Midlatitude daytime D region ionosphere variations measured from radio atmospherics


Autoria(s): Han, F; Cummer, SA
Data(s)

01/01/2010

Identificador

Journal of Geophysical Research: Space Physics, 2010, 115 (10)

http://hdl.handle.net/10161/4180

2169-9402

0148-0227

http://hdl.handle.net/10161/4180

Idioma(s)

en_US

Relação

Journal of Geophysical Research: Space Physics

10.1029/2010JA015715

Journal of Geophysical Research-Space Physics

Tipo

Journal Article

Resumo

We measured the midlatitude daytime ionospheric D region electron density profile height variations in July and August 2005 near Duke University by using radio atmospherics (or sferics for short), which are the high-power, broadband very low frequency (VLF) signals launched by lightning discharges. As expected, the measured daytime D region electron density profile heights showed temporal variations quantitatively correlated with solar zenith angle changes. In the midlatitude geographical regions near Duke University, the observed quiet time heights decreased from ∼80 km near sunrise to ∼71 km near noon when the solar zenith angle was minimum.

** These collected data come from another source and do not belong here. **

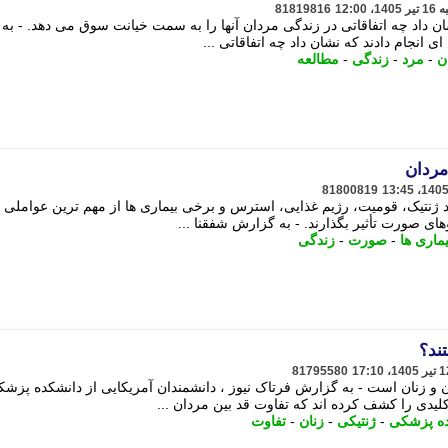
81819816
ان داد چه اتفاقاتی در زندگی مردان آنها را به سمت خیانت سوق می دهد. - به
 انجام دادند که نشان داد چه اتفاقاتی ...
ن
-
مرد
-
زندگی
-
مطالعه
ردان
81800819
نتیک، قومیت، رژیم غذایی، استرس و برخی بیماری ها از مهم ترین عواملی 
ی صورت تأثیر بگذارند. - به گزارش شفقنا ...
یماری ها
-
صورت
-
زندگی
ند؟
81795580
ن مردان و زنان است - به گزارش فرتاک نیوز ، دانشمندان آمریکایی از دانشکده پزش
لیدی را کشف کرده اند که تفاوت قد بین مردان ...
ه پزشکی
-
ژنتیکی
-
زنان
-
تفاوت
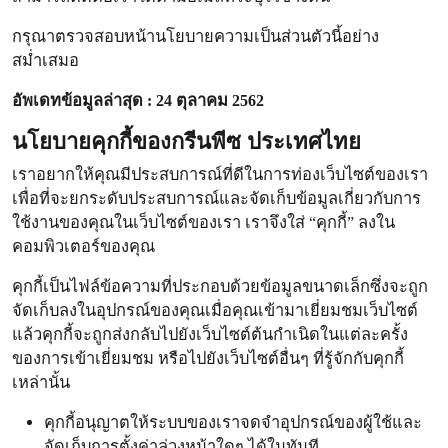
กรุณาตรวจสอบหน้านโยบายความเป็นส่วนตัวนี้อย่าง
สม่ำเสมอ
อัพเดทข้อมูลล่าสุด : 24 ตุลาคม 2562
นโยบายคุกกี้ของกรีนพีซ ประเทศไทย
เราอยากให้คุณมีประสบการณ์ที่ดีในการท่องเว็บไซต์ของเรา
เพื่อที่จะยกระดับประสบการณ์และจัดเก็บข้อมูลเกี่ยวกับการ
ใช้งานของคุณในเว็บไซต์ของเรา เราจึงใส่ “คุกกี้” ลงใน
คอมพิวเตอร์ของคุณ
คุกกี้เป็นไฟล์ข้อความที่ประกอบด้วยข้อมูลขนาดเล็กซึ่งจะถูก
จัดเก็บลงในอุปกรณ์ของคุณเมื่อคุณเข้ามาเยี่ยมชมเว็บไซต์
แล้วคุกกี้จะถูกส่งกลับไปยังเว็บไซต์ต้นกำเนิดในแต่ละครั้ง
ของการเข้าเยี่ยมชม หรือไปยังเว็บไซต์อื่นๆ ที่รู้จักกับคุกกี้
เหล่านั้น
คุกกี้อนุญาตให้ระบบของเราจดจำอุปกรณ์ของผู้ใช้และ
จัดเก็บการตั้งค่าล่วงหน้าใดๆ ได้ในทันที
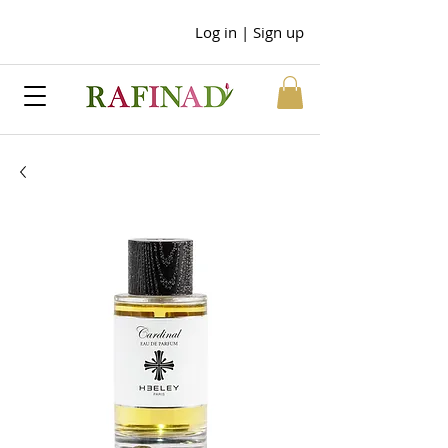
Log in | Sign up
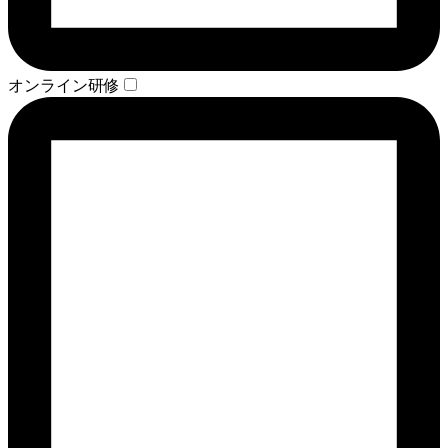
オンライン研修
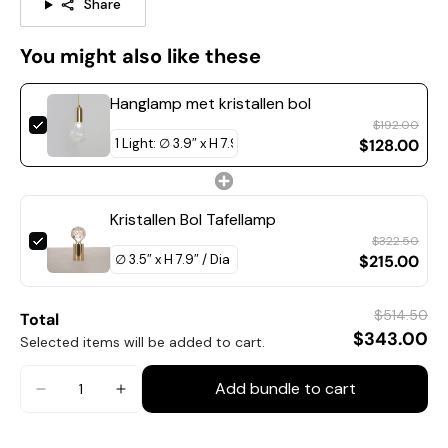
Share
You might also like these
Hanglamp met kristallen bol
$192.00
$128.00
Kristallen Bol Tafellamp
$322.50
Productgrootte
$215.00
1 Hoofdmaat: Dia 10cm x H 20cm / ∅ 3.9″ x H 7.9″
$514.50
Total
$343.00
Selected items will be added to cart.
Add bundle to cart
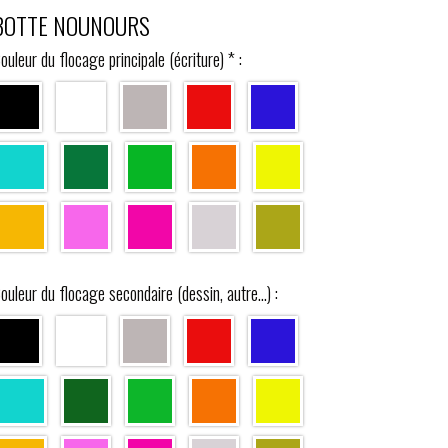
BOTTE NOUNOURS
ouleur du flocage principale (écriture)
*
:
ouleur du flocage secondaire (dessin, autre...) :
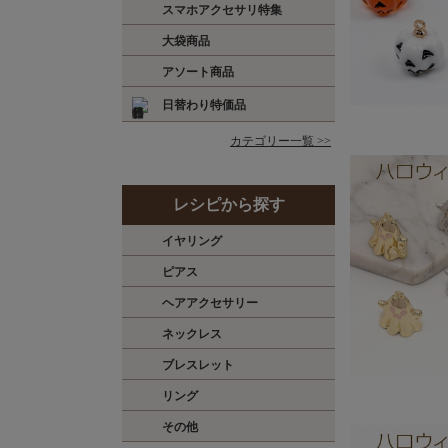
スマホアクセサリ特集
大袋商品
アソート商品
日替わり特価品
カテゴリー一覧 >>
レシピから探す
イヤリング
ピアス
ヘアアクセサリー
ネックレス
ブレスレット
リング
その他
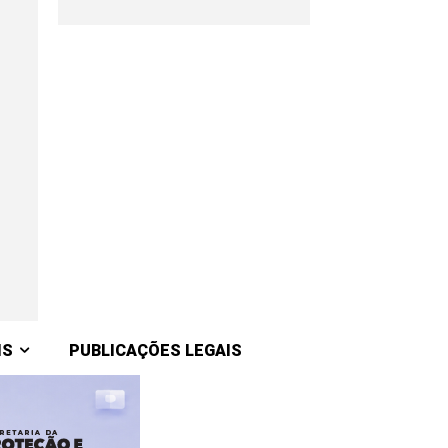
IS
PUBLICAÇÕES LEGAIS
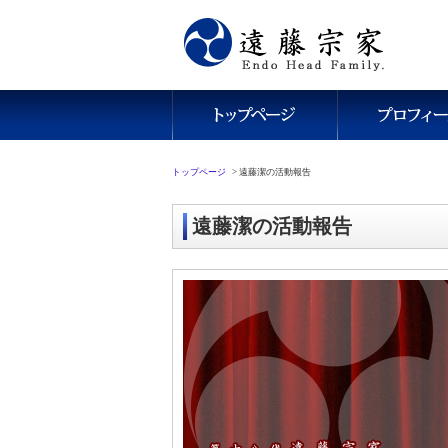
トップページ
>
遠藤潔の活動報告
遠藤潔の活動報告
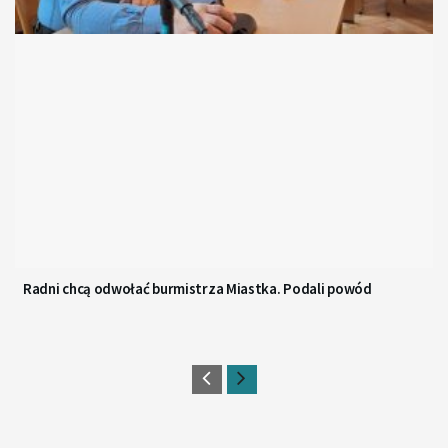
Radni chcą odwołać burmistrza Miastka. Podali powód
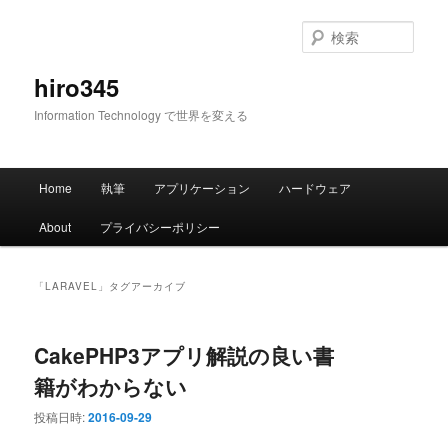
メ
サ
イ
ブ
検
ン
コ
索
コ
ン
hiro345
ン
テ
Information Technology で世界を変える
テ
ン
ン
ツ
ツ
へ
メ
へ
移
Home
執筆
アプリケーション
ハードウェア
イ
移
動
ン
動
About
プライバシーポリシー
メ
ニ
ュ
「
LARAVEL
」タグアーカイブ
ー
CakePHP3アプリ解説の良い書
籍がわからない
投稿日時:
2016-09-29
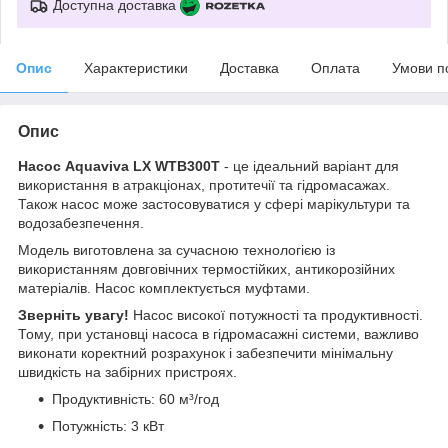
Доступна доставка
Опис
Характеристики
Доставка
Оплата
Умови п
Опис
Насос Aquaviva LX WTB300Т
- це ідеальний варіант для
використання в атракціонах, протитечії та гідромасажах.
Також насос може застосовуватися у сфері марікультури та
водозабезпечення.
Модель виготовлена ​​за сучасною технологією із
використанням довговічних термостійких, антикорозійних
матеріалів. Насос комплектується муфтами.
Зверніть увагу!
Насос високої потужності та продуктивності.
Тому, при установці насоса в гідромасажні системи, важливо
виконати коректний розрахунок і забезпечити мінімальну
швидкість на забірних пристроях.
Продуктивність: 60 м³/год
Потужність: 3 кВт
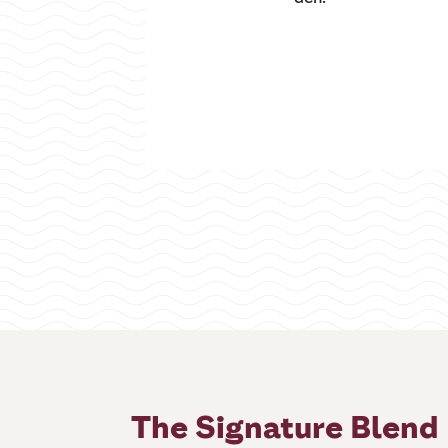
The Signature Blend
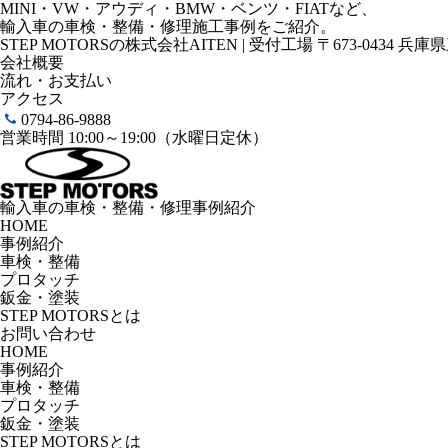
MINI・VW・アウディ・BMW・ベンツ・FIATなど、
輸入車の車検・整備・修理施工事例をご紹介。
STEP MOTORSの株式会社AITEN | 受付工場 〒673-0434 兵
会社概要
流れ・お支払い
アクセス
0794-86-9888
営業時間 10:00～19:00（水曜日定休）
輸入車の車検・整備・修理事例紹介
HOME
事例紹介
車検・整備
プロタッチ
鈑金・塗装
STEP MOTORSとは
お問い合わせ
HOME
事例紹介
車検・整備
プロタッチ
鈑金・塗装
STEP MOTORSとは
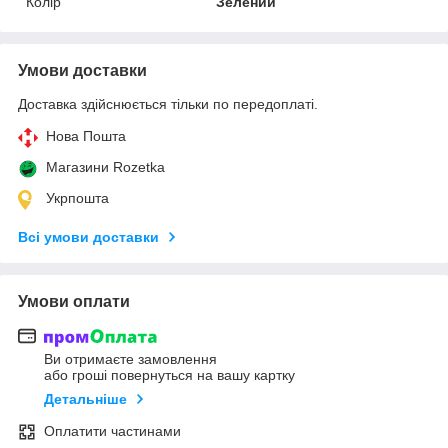
Колір
Зелений
Умови доставки
Доставка здійснюється тільки по передоплаті.
Нова Пошта
Магазини Rozetka
Укрпошта
Всі умови доставки
Умови оплати
Ви отримаєте замовлення
або гроші повернуться на вашу картку
Детальніше
Оплатити частинами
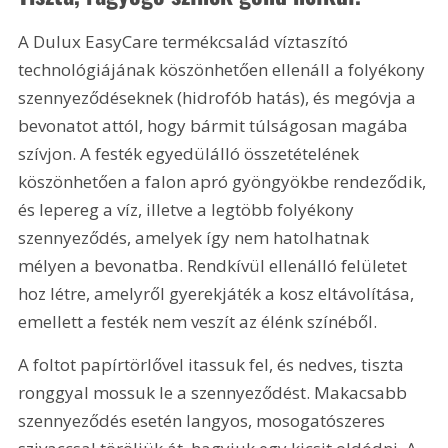
A Dulux EasyCare termékcsalád víztaszító 
technológiájának köszönhetően ellenáll a folyékony 
szennyeződéseknek (hidrofób hatás), és megóvja a 
bevonatot attól, hogy bármit túlságosan magába 
szívjon. A festék egyedülálló összetételének 
köszönhetően a falon apró gyöngyökbe rendeződik, 
és lepereg a víz, illetve a legtöbb folyékony 
szennyeződés, amelyek így nem hatolhatnak 
mélyen a bevonatba. Rendkívül ellenálló felületet 
hoz létre, amelyről gyerekjáték a kosz eltávolítása, 
emellett a festék nem veszít az élénk színéből.
A foltot papírtörlővel itassuk fel, és nedves, tiszta 
ronggyal mossuk le a szennyeződést. Makacsabb 
szennyeződés esetén langyos, mosogatószeres 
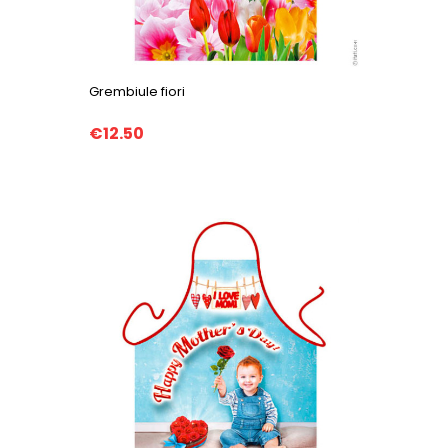
Grembiule fiori
€12.50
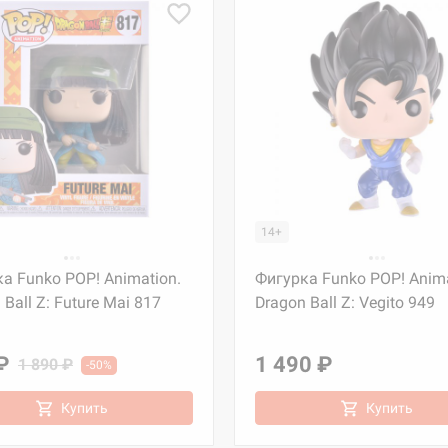
14+
а Funko POP! Animation.
Фигурка Funko POP! Anima
 Ball Z: Future Mai 817
Dragon Ball Z: Vegito 949
₽
1 490 ₽
1 890 ₽
-50%
Купить
Купить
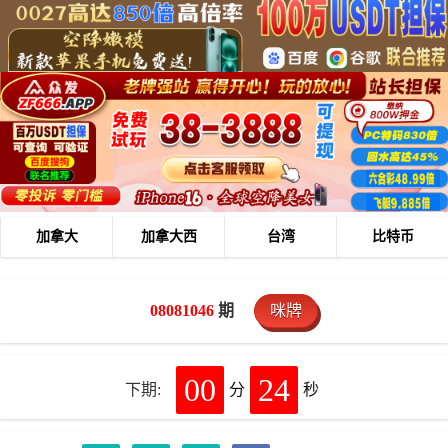
加拿大
加拿大西
台湾
比特币
08081046
期
咪牌
00
24
下期:
分
秒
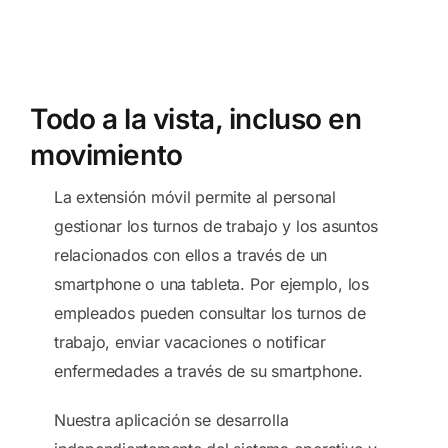
Todo a la vista, incluso en
movimiento
La extensión móvil permite al personal
gestionar los turnos de trabajo y los asuntos
relacionados con ellos a través de un
smartphone o una tableta. Por ejemplo, los
empleados pueden consultar los turnos de
trabajo, enviar vacaciones o notificar
enfermedades a través de su smartphone.
Nuestra aplicación se desarrolla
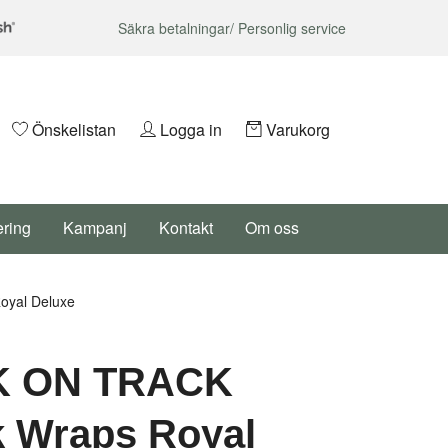
Säkra betalningar/ Personlig service
Önskelistan
Logga in
Varukorg
ering
Kampanj
Kontakt
Om oss
yal Deluxe
 ON TRACK
k Wraps Royal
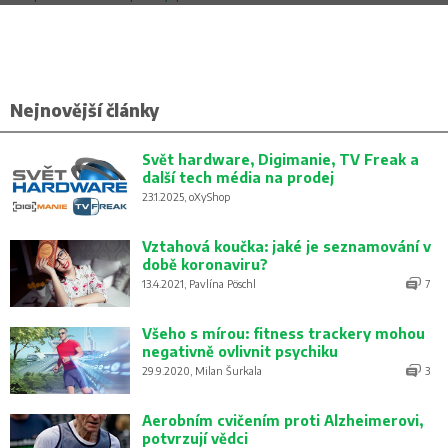
Nejnovější články
Svět hardware, Digimanie, TV Freak a
další tech média na prodej
23.1.2025, oXyShop
Vztahová koučka: jaké je seznamování v
době koronaviru?
13.4.2021, Pavlína Pöschl
7
Všeho s mírou: fitness trackery mohou
negativně ovlivnit psychiku
29.9.2020, Milan Šurkala
3
Aerobním cvičením proti Alzheimerovi,
potvrzují vědci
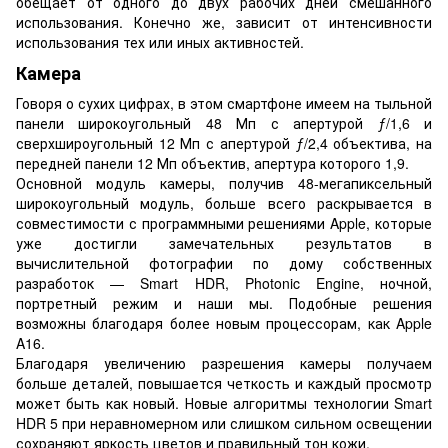
обещает от одного до двух рабочих дней смешанного
использования. Конечно же, зависит от интенсивности
использования тех или иных активностей.
Камера
Говоря о сухих цифрах, в этом смартфоне имеем на тыльной
панели широкоугольный 48 Мп с апертурой ƒ/1,6 и
сверхшироугольный 12 Мп с апертурой ƒ/2,4 объектива, на
передней панели 12 Мп объектив, апертура которого 1,9.
Основной модуль камеры, получив 48-мегапиксельный
широкоугольный модуль, больше всего раскрывается в
совместимости с программными решениями Apple, которые
уже достигли замечательных результатов в
вычислительной фотографии по дому собственных
разработок — Smart HDR, Photonic Engine, ночной,
портретный режим и наши мы. Подобные решения
возможны благодаря более новым процессорам, как Apple
A16.
Благодаря увеличению разрешения камеры получаем
больше деталей, повышается четкость и каждый просмотр
может быть как новый. Новые алгоритмы технологии Smart
HDR 5 при неравномерном или слишком сильном освещении
сохраняют яркость цветов и правильный тон кожи.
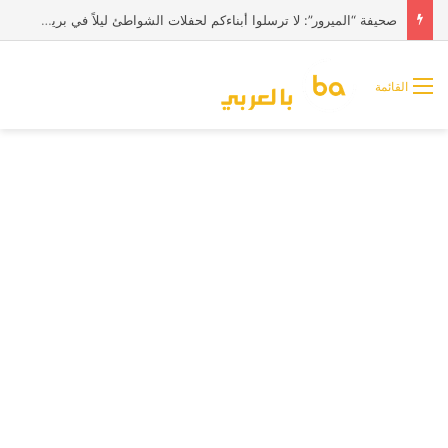
صحيفة “الميرور”: لا ترسلوا أبناءكم لحفلات الشواطئ ليلاً في بريطانيا
القائمة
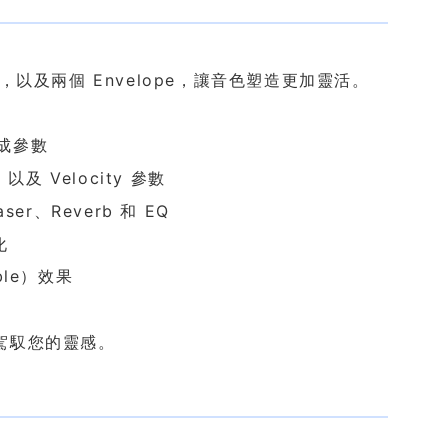
以及兩個 Envelope，讓音色塑造更加靈活。
合成參數
 以及 Velocity 參數
、Reverb 和 EQ
化
ble）效果
駕馭您的靈感。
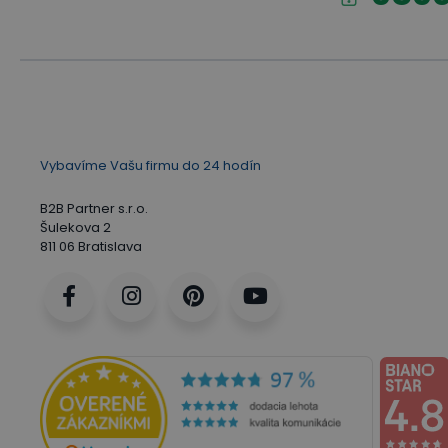
Vybavíme Vašu firmu do 24 hodín
B2B Partner s.r.o.
Šulekova 2
811 06 Bratislava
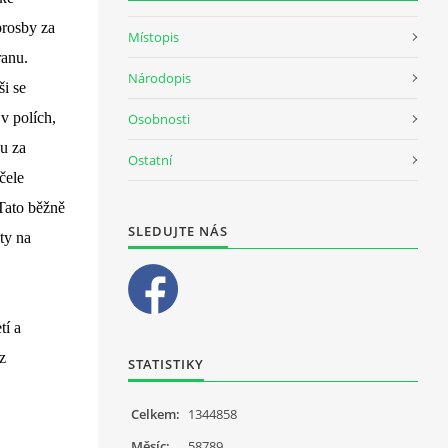
prosby za
Místopis
ranu.
Národopis
ši se
v polích,
Osobnosti
bu za
Ostatní
čele
Tato běžně
SLEDUJTE NÁS
sty na
tí a
z
STATISTIKY
Celkem:
1344858
Měsíc:
58789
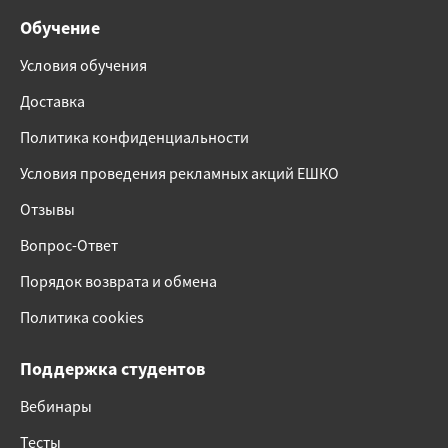
Обучение
Условия обучения
Доставка
Политика конфиденциальности
Условия проведения рекламных акций ЕШКО
Отзывы
Вопрос-Ответ
Порядок возврата и обмена
Политика cookies
Поддержка студентов
Вебинары
Тесты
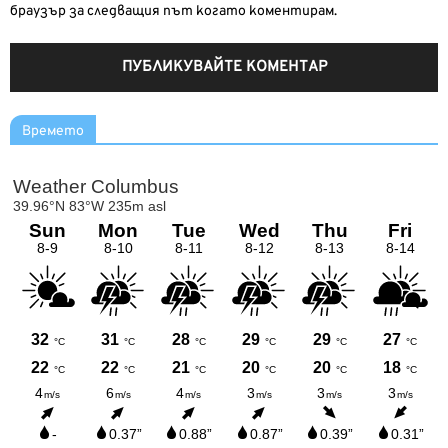
браузър за следващия път когато коментирам.
Времето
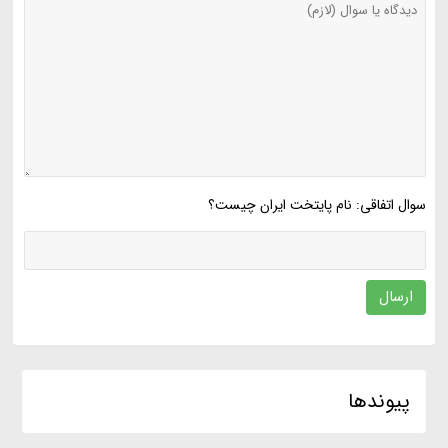
سوال اتفاقی: نام پایتخت ایران چیست؟
ارسال
پیوندها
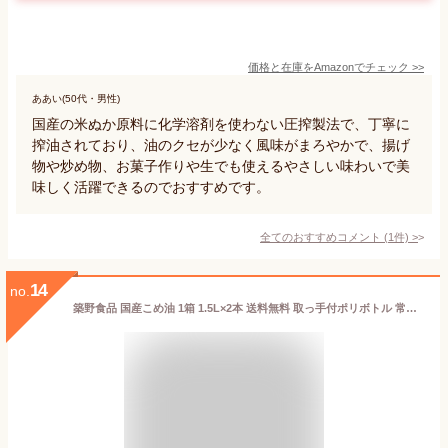
価格と在庫を
Amazon
でチェック
>>
ああい(50代・男性)
国産の米ぬか原料に化学溶剤を使わない圧搾製法で、丁寧に
搾油されており、油のクセが少なく風味がまろやかで、揚げ
物や炒め物、お菓子作りや生でも使えるやさしい味わいで美
味しく活躍できるのでおすすめです。
全てのおすすめコメント
(
1
件)
>
14
no.
築野食品 国産こめ油 1箱 1.5L×2本 送料無料 取っ手付ポリボトル 常温保存 抗酸化成分 ビタミンE γーオリザノール 米油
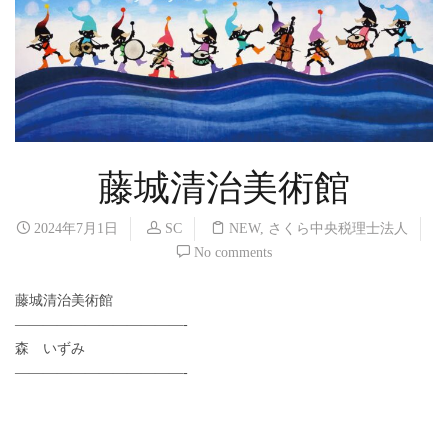
藤城清治美術館
2024年7月1日
SC
NEW
,
さくら中央税理士法人
No comments
藤城清治美術館
————————————-
森 いずみ
————————————-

The measured height quantitative dependence on the solar zenith angle was slightly different from the low-latitude measurement given in a previous work. We also observed unexpected spatial variations not linked to the solar zenith angle on some days, with 15% of days exhibiting regional differences larger than 0.5 km. In these 2 months, 14 days had sudden height drops caused by solar flare X-rays, with a minimum height of 63.4 km observed. The induced height change during a solar flare event was approximately proportional to the logarithm of the X-ray flux. In the long waveband (wavelength, 1-8 Å), an increase in flux by a factor of 10 resulted in 6.3 km decrease of the height at the flux peak time, nearly a perfect agreement with the previous measurement. During the rising and decaying phases of the solar flare, the height changes correlated more consistently with the short, rather than the long, wavelength X-ray flux changes. © 2010 by the American Geophysical Union.